Os problemas começam pela própria palavra, que não é técnica, mas eminentemente política. Isto significa que é maleável, manipulável. Daí a repetição do duelo, sem que alguém consiga, com números, dar a estocada final.
Do lado da receita, a aposta nos impostos indirectos em detrimento dos directos significou uma recomposição da austeridade. Penaliza-se mais o comportamento económico e de consumo, e menos aquilo que se tira, à cabeça, ao salário que um trabalhador leva para casa. É claro que a utilização maior ou menor do automóvel, por exemplo, é muitas vezes uma falsa escolha, e penaliza muitas empresas (o que acontecerá quando o petróleo subir a sério?). Mas é inegável que, na mente do contribuinte, uma coisa não é igual à outra, mesmo que o dinheiro lhe pese o mesmo no bolso.

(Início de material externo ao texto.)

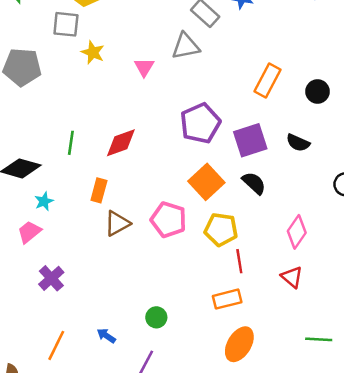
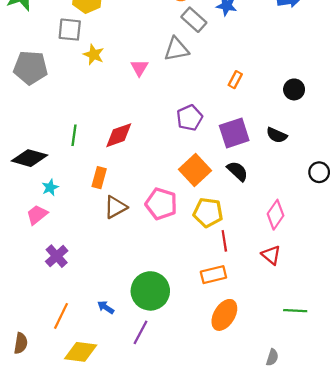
orange rectangle: (267, 80) -> (235, 80), moved, size x0.6
purple pentagon: (200, 123) -> (190, 118), size x0.7
green circle: (156, 317) -> (150, 291), size x2.0

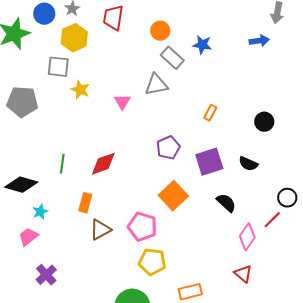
black semicircle: (237, 171) -> (226, 203), moved
yellow pentagon: (208, 213) -> (152, 262), moved
red line: (224, 241) -> (272, 220), moved, turned 54

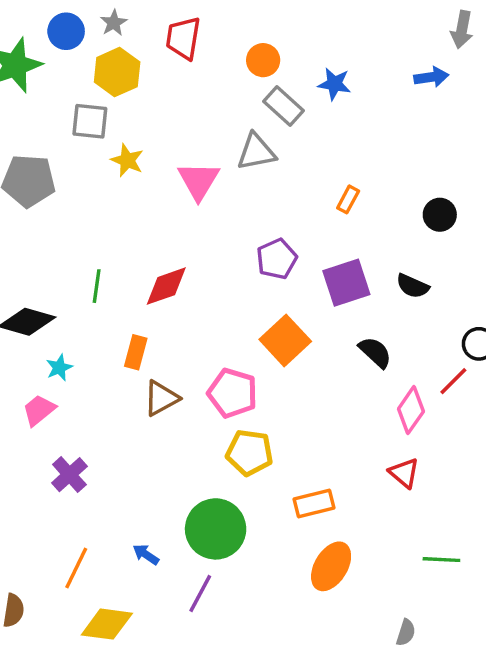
pink triangle: (122, 102) -> (199, 181), size x1.5

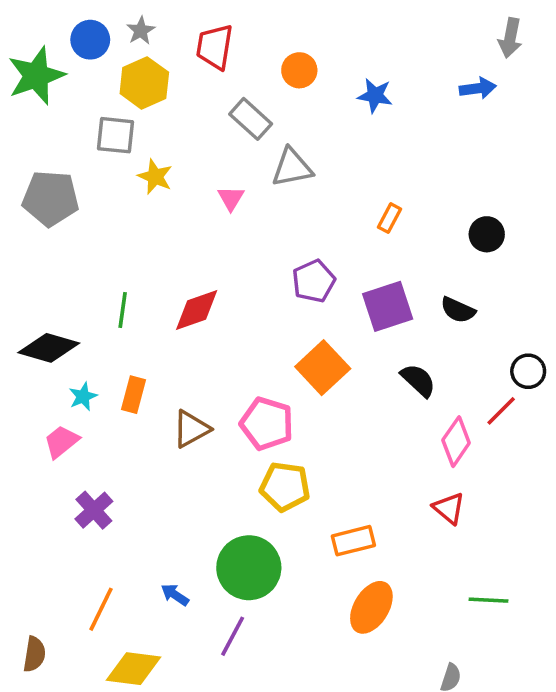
gray rectangle: (283, 106) -> (251, 119), moved
pink triangle: (199, 181) -> (231, 198), size x0.6
orange rectangle: (136, 352) -> (133, 395), moved

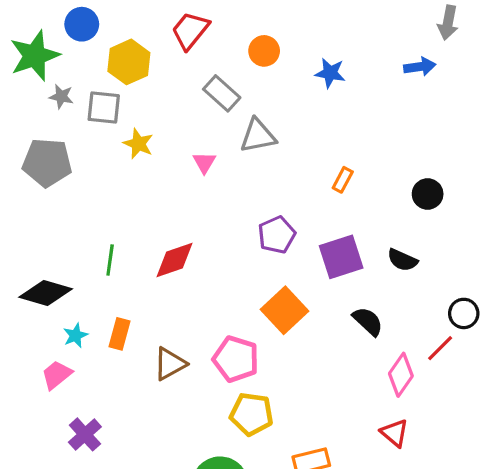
gray star: (141, 31) -> (61, 97), moved, turned -30
red trapezoid: (215, 47) -> (190, 30), turned 30

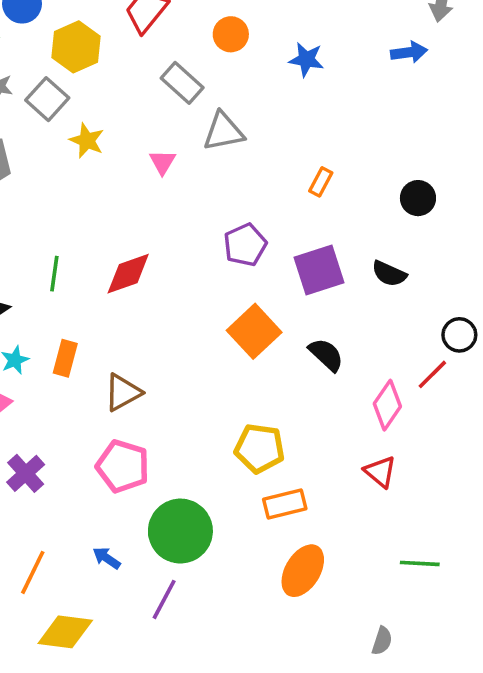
gray square: (104, 108) -> (47, 99), turned 36
black semicircle: (368, 321) -> (326, 355), moved
pink pentagon: (236, 359) -> (123, 466), moved
yellow pentagon: (252, 414) -> (260, 448), moved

Na despesa é onde encontramos maior riqueza de análise, com esta a alimentar boa parte do esforço de consolidação, cortesia de um Governo socialista e dos seus apoiantes parlamentares mais à esquerda. Menos investimento e mais cativações foram a receita. Costa preferiu penalizar os serviços públicos para aliviar os funcionários públicos, enquanto Passos fez o contrário. São escolhas eminentemente políticas, e terão de viver com elas.
Podemos embarcar numa discussão clubística, que é vácua. A austeridade tem muitos tons, do mais carregado ao mais leve, e a sua aplicação tem apenas como limite as necessidades orçamentais. Está por cá, ainda? É claro que sim. É indiferente fazê-la de uma forma ou de outra? É claro que não. Costa prova que Passos podia ter consolidado de forma diferente? Não, porque tudo era diferente, desde as dificuldades do país à sua autonomia financeira e, consequentemente, decisória.
A consolidação, essa, veio para ficar, por mais que doa ao Bloco e ao PCP. E aqui não é ideologia, é a superfície dura da realidade. Enquanto há crescimento - e para este a política do Governo também contribuiu - as coisas vão-se fazendo: consolida-se e cresce-se. O pior será depois, quando o vento afrouxar nas nossas velas e não tivermos preparado o país para tempos de menor exuberância económica.